Żadna z nas nie lubi tego momentu, w którym zdaje sobie sprawę, że włosy straciły blask, są matowe, bez życia, a końcówki pozostawiają wiele do życzenia. Zimą ten kłopot ciąży niestety na niejednej głowie. Na szczęście są na rynku produkty ratunkowe, a co więcej – o przyjaznym, naturalnym składzie, które szybko i skutecznie pomogą uporać się z problemem.
S.O.S. DLA WŁOSÓW
Problemy włosowe nie ominęły i nas – w drużynie PURE BEAUTY również nie brakuje kobiet borykających się z niesfornymi kosmykami.
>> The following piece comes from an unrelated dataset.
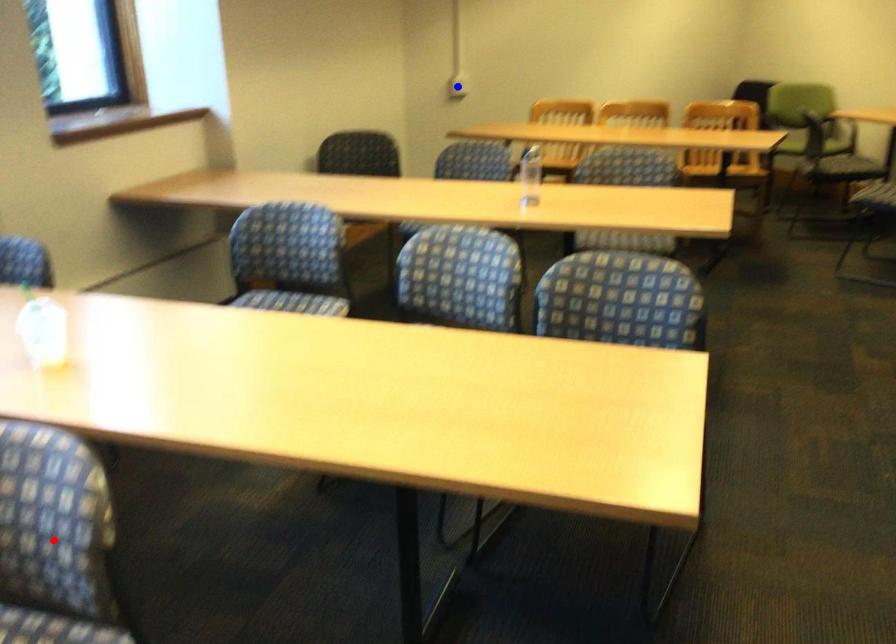 Question: Which of the two points in the image is closer to the camera?

Choices:
 (A) Blue point is closer.
 (B) Red point is closer.

Answer: (B) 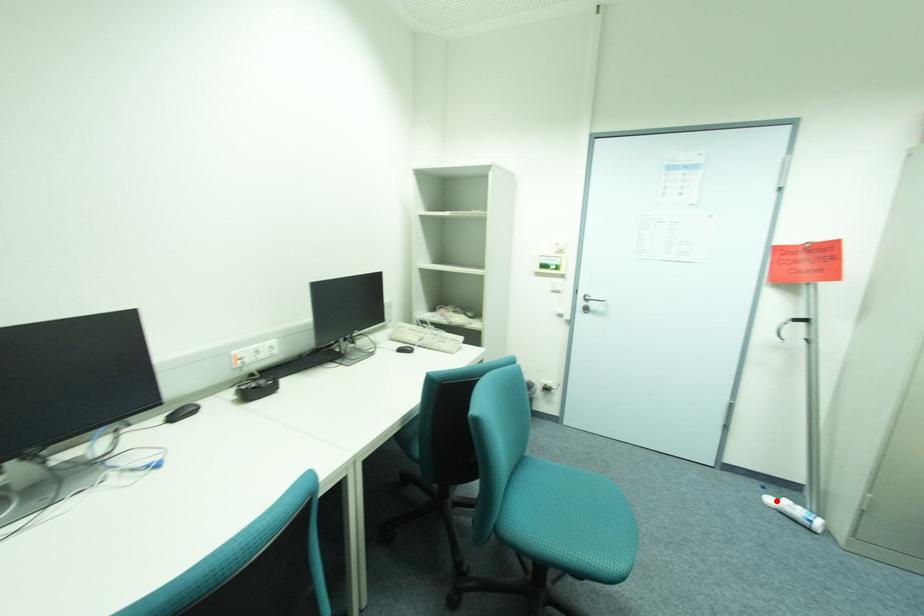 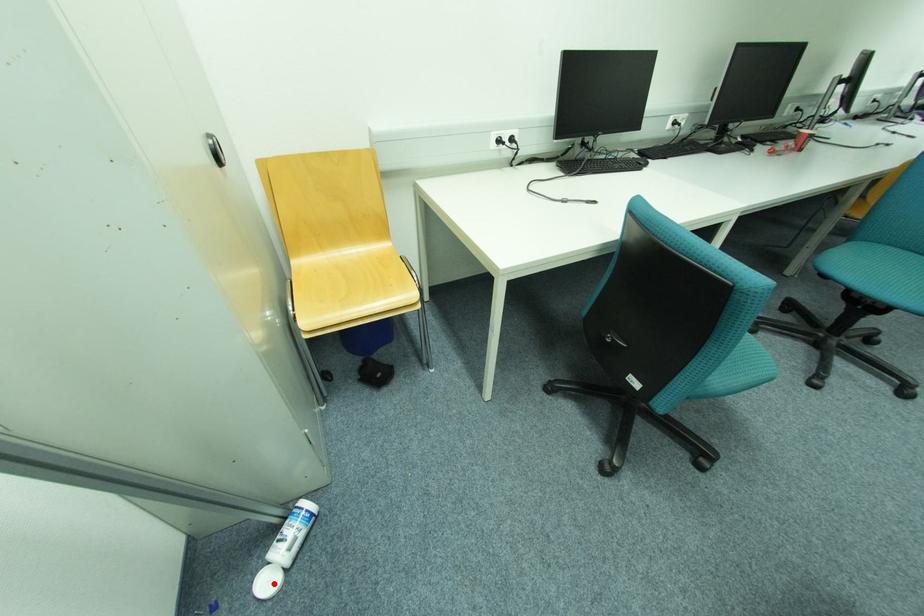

Mając na uwadze, że tak wiele z nas poszukuje natychmiastowego ratunku dla swoich pukli, w edycjji HUG&KISS postanowiliśmy podarować Wam produkt, dzięki któremu na zawsze zapomnicie o sztywnych, suchych włosach i rozdwojonych końcówkach. Choć wygląda niepozornie to prawdziwy swój splendor objawia w działaniu. RESCUE OIL marki APIVITA, bo o nim mowa, to prawdziwy mistrz i sprzymierzeniec w walce o blask, idealną kondycję, odżywienie, łatwe rozczesywanie i zabezpieczenie naszych włosów.
SIŁA WPROST Z NATURY!
Sekret RESCUE OIL drzemie w połączeniu olejów naturalnych, które dobrane i skomponowane są w taki sposób by działać na wiele problemów z włosami jednocześnie. W składzie znajdziecie oleje takie jak: arganowy o silnym działaniu regeneracyjnym, migdałowy, który jest mistrzem uelastyczniania, słonecznikowy, owsiany, kochany przez włosomaniaczki inca inchi, a także poczciwą oliwę z oliwek, która dogłębnie odżywi i nada włosom pięknego blasku. Jak same się zapewne domyślacie razem tworzą one bardzo dobrą mieszankę odżywczo-regenerującą, ponieważ oprócz tego, że spełniają oczywiście funkcje emolientów to same w sobie wykazują szereg dobroczynnych właściwości. Czego chcieć więcej?
Marka APIVITA pokusiła się jednak o dodanie dwóch sekretnych składników: undekanui tridekanu, które zastępują silikony dające efekt mega gładkości oraz tzw. tafli odbijającej światło, a przy okazji zabezpieczającej włosy przed uszkodzeniami mechanicznymi i czynnikami zewnętrznymi. Te dwa składniki działają bardzo podobnie z tym, że skupiają się przede wszystkim nad zabezpieczeniu prze utratą nawilżenia – choć w dotyku włosy wydają się być potraktowane serum silikonowym… nie są i w tym właśnie tkwi siła marki APIVITA, która nieustannie nas zaskakuje!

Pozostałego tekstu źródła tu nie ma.